**Aim of the task**
Starting at the line that contains "presentation will be" and ending at the line that contains "Set Location", the lines below are to be given again exactly, with nothing added.

**Stored data entries**
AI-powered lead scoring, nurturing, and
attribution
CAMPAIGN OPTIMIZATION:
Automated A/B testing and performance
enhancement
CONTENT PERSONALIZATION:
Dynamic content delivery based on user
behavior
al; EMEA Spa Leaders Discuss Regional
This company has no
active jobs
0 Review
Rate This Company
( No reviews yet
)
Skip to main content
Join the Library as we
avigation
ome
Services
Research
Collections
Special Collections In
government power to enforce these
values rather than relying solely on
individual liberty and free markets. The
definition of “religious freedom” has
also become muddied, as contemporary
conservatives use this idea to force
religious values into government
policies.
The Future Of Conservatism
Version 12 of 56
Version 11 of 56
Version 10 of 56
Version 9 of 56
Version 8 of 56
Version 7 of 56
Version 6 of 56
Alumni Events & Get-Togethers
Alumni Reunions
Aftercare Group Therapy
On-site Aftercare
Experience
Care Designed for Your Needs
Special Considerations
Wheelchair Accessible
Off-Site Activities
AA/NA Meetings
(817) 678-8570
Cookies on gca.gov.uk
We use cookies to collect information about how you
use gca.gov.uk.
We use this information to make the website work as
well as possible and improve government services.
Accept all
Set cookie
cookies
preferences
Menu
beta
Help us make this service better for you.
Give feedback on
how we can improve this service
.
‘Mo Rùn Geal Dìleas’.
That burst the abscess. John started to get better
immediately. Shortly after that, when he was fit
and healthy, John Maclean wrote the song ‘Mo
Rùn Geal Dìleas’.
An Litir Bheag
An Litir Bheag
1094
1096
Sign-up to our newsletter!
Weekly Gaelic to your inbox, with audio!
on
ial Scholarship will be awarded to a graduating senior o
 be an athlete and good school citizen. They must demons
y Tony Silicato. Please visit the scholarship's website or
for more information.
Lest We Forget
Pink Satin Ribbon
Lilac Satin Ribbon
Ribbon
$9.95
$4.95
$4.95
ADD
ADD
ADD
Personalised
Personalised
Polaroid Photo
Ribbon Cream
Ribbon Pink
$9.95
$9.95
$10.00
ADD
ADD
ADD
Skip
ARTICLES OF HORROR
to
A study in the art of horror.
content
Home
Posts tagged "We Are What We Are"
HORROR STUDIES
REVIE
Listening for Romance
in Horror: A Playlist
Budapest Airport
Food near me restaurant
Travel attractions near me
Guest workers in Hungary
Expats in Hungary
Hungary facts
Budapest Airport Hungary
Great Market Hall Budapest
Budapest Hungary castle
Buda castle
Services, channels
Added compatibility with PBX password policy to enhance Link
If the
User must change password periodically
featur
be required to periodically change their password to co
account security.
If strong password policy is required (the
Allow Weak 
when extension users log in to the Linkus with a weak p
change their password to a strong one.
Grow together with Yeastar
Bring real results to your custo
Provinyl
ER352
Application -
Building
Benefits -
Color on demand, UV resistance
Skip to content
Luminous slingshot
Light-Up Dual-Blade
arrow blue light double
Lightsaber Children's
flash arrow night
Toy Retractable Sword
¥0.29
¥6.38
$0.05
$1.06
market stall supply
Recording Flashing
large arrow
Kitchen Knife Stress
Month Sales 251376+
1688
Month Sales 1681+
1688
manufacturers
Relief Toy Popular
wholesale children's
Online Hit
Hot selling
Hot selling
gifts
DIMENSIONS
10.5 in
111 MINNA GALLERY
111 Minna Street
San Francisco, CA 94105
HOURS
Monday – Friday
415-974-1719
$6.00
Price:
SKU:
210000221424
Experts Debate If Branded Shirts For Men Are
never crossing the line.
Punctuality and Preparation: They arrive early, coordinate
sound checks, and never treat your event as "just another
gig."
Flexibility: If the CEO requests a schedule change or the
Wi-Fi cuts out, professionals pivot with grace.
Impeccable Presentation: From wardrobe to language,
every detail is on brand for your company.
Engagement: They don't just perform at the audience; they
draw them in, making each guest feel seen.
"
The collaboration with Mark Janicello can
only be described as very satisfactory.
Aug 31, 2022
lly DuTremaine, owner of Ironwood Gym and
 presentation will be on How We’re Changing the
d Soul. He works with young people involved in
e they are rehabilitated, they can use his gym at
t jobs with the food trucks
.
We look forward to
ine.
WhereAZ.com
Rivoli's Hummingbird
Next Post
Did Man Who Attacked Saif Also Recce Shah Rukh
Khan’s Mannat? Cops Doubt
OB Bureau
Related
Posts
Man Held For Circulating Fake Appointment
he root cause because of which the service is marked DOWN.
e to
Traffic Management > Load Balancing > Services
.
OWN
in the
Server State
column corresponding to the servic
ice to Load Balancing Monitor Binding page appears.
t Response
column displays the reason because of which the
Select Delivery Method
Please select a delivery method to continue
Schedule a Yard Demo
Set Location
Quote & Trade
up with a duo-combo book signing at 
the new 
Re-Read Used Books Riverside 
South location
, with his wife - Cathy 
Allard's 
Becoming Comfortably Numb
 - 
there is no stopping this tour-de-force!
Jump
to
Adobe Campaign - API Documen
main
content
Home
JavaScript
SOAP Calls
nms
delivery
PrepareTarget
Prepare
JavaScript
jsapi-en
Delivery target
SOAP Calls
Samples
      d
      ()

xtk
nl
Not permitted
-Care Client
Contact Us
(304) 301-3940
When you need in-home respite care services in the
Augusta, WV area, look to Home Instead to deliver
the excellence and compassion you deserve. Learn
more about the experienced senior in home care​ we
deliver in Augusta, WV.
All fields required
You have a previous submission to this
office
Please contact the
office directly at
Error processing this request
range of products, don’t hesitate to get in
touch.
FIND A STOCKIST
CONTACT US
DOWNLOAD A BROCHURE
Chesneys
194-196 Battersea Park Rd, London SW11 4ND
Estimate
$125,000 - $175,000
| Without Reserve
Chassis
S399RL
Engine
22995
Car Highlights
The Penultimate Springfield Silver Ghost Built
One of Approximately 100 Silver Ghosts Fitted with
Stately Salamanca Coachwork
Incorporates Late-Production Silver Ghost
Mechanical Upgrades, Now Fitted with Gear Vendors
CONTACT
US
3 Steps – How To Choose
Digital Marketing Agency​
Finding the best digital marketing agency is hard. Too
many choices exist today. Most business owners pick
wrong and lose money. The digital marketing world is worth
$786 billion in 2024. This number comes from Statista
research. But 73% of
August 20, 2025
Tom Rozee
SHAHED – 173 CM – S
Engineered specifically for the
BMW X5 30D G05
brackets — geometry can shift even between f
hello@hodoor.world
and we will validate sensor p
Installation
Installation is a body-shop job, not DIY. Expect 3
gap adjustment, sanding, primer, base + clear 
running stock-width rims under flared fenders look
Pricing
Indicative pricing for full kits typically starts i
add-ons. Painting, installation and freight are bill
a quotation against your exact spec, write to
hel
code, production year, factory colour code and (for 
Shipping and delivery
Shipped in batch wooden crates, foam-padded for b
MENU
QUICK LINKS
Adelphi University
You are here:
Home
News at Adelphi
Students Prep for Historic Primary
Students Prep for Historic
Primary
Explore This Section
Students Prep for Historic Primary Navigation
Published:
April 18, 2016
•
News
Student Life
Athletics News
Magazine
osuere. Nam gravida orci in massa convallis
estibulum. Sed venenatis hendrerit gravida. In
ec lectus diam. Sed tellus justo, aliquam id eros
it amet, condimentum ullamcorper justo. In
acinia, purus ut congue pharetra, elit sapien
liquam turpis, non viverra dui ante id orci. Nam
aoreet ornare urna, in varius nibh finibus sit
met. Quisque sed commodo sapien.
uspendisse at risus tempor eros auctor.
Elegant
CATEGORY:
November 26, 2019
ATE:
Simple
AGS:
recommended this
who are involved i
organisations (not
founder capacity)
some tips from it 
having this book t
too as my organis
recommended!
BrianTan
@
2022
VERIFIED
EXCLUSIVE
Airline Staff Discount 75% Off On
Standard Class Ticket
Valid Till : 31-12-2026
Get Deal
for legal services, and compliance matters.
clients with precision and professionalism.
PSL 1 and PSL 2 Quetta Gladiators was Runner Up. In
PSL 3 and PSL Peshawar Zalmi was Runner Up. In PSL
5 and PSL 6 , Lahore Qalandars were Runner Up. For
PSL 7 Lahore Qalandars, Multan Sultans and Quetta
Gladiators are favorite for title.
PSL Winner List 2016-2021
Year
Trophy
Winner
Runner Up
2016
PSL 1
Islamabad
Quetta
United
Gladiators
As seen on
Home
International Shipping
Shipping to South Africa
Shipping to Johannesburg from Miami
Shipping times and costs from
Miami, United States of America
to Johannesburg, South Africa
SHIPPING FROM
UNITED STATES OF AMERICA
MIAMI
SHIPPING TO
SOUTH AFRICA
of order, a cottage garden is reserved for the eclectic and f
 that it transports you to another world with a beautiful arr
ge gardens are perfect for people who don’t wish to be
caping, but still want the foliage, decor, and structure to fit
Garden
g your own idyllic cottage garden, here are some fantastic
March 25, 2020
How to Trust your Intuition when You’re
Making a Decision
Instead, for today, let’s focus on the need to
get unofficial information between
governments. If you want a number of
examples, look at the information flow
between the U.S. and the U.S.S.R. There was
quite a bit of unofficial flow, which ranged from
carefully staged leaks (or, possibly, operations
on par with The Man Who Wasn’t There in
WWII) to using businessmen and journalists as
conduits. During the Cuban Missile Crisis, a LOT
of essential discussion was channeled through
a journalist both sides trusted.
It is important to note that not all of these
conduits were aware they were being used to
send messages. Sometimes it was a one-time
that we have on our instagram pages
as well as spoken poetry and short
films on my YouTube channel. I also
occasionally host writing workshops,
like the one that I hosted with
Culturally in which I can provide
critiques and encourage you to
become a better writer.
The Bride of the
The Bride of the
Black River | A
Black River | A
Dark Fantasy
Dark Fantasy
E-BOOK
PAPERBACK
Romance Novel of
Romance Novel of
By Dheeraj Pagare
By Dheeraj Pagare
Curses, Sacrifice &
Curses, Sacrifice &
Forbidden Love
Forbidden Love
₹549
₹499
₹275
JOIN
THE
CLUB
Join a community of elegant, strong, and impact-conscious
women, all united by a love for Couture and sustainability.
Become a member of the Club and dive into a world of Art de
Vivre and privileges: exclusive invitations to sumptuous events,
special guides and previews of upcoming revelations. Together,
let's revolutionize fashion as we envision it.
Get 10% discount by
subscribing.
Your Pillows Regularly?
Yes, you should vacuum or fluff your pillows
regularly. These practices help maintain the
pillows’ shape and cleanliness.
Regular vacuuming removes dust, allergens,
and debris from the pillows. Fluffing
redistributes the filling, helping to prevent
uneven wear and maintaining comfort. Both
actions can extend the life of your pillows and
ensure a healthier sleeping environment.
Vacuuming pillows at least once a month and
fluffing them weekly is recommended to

**Answer space**
 presentation will be on How We’re Changing the
d Soul. He works with young people involved in
e they are rehabilitated, they can use his gym at
t jobs with the food trucks
.
We look forward to
ine.
WhereAZ.com
Rivoli's Hummingbird
Next Post
Did Man Who Attacked Saif Also Recce Shah Rukh
Khan’s Mannat? Cops Doubt
OB Bureau
Related
Posts
Man Held For Circulating Fake Appointment
he root cause because of which the service is marked DOWN.
e to
Traffic Management > Load Balancing > Services
.
OWN
in the
Server State
column corresponding to the servic
ice to Load Balancing Monitor Binding page appears.
t Response
column displays the reason because of which the
Select Delivery Method
Please select a delivery method to continue
Schedule a Yard Demo
Set Location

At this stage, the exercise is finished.